Although it isn't something I learned in any Utah or U.S. history class, or in LDS Sunday school for that matter, it is true that the Mormon pioneers "were part of the idea and the realization of the doctrine of Manifest Destiny ... and they contributed to the growth of white supremacy in the west." In fact, the Mormon pioneers were part of the Intervención estadounidense en México, or the U.S. Intervention in Mexico (the so-called Mexican War).
The theology of Mormonism fit well with the ideology of Manifest Destiny. When the U.S. declared war on Mexico in 1846, the U.S. government worked with LDS church leaders to form the Mormon Battalion. The Battalion was less important in terms of battles fought, than it was for the wagon trail it created through the Southwest as it made the longest march in military history from Bluffs, Iowa to San Diego, California. While the Mormon Battalion created a trail through the Southwest, the Mormon pioneers created the Mormon Trail into the Salt Lake Valley. These trails opened the way for other Whites to flood into Mexico.
The war from 1846-1848 was an invasion of Mexico by the United States. So many Chicana/os rightly proclaim: "We didn't cross the border, the border crossed us." The Mormon wagon trains were as much a part of this war as was the U.S. Army, and in the case of the Mormon Battalion, the two were one and the same.
The above sculpture of a handcart is a proud symbol for many decedents of Mormon pioneers, but it is also a symbol of war, colonialism, and White supremacy. The war didn't end in 1848; it still continues to this day in the form of oppressive policies targeting immigrants, e.g., English-only legislation, raids by U.S. immigration agents, and the militarized U.S.-Mexico border.
The handcart sculpture stands in downtown Logan, Utah, between the Cache County Administrative Office and USU Extension and the Historic Cache County Courthouse, which now functions as the Cache Valley Visitor Center. On the other side of the Historic Courthouse is a monument with the names of Cache County residents who have died in U.S. wars from the First World War to the U.S. invasion of Iraq (listed as "Operation Iraqi Freedom"). There are historical parallels between the invasion of Mexico and the current invasion of Iraq.
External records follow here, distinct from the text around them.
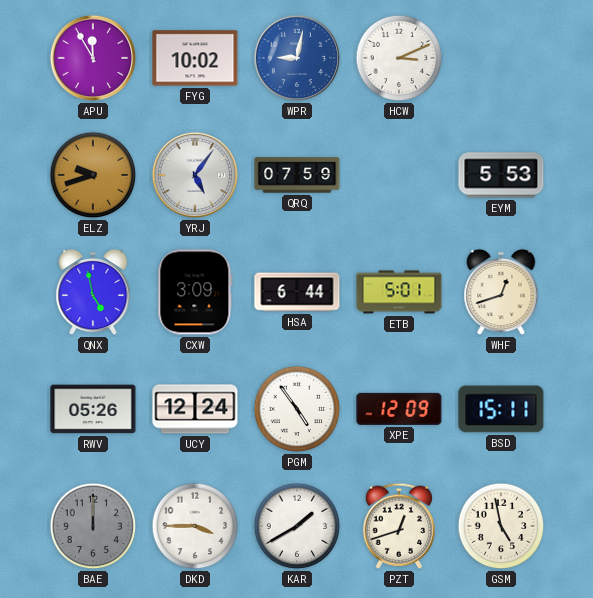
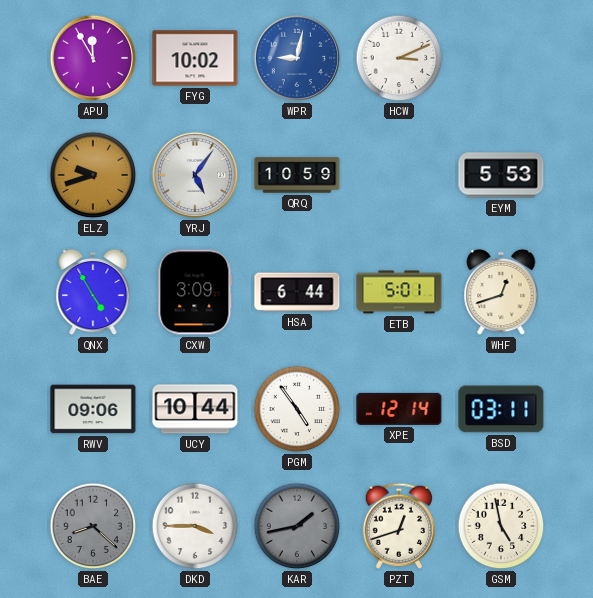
QRQ: 07:59 -> 10:59
QNX: 4:58 -> 4:55
RWV: 05:26 -> 09:06
UCY: 12:24 -> 10:44
XPE: 12:09 -> 12:14
BSD: 15:11 -> 03:11
BAE: 12:00 -> 8:22
KAR: 1:40 -> 1:43
KAR dial: white -> grey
Both follow the logic of Orientalism/war, one of the three pillars of White supremacy described by Andrea Smith in The Color of Violence (South End Press, 2005). And like the invasion of Iraq, Manifest Destiny was justified on the basis of spreading "democracy." As Smith points out, "In the United States, democracy is actually the alibi for genocide – it is the practice that covers up United States colonial control over indigenous lands."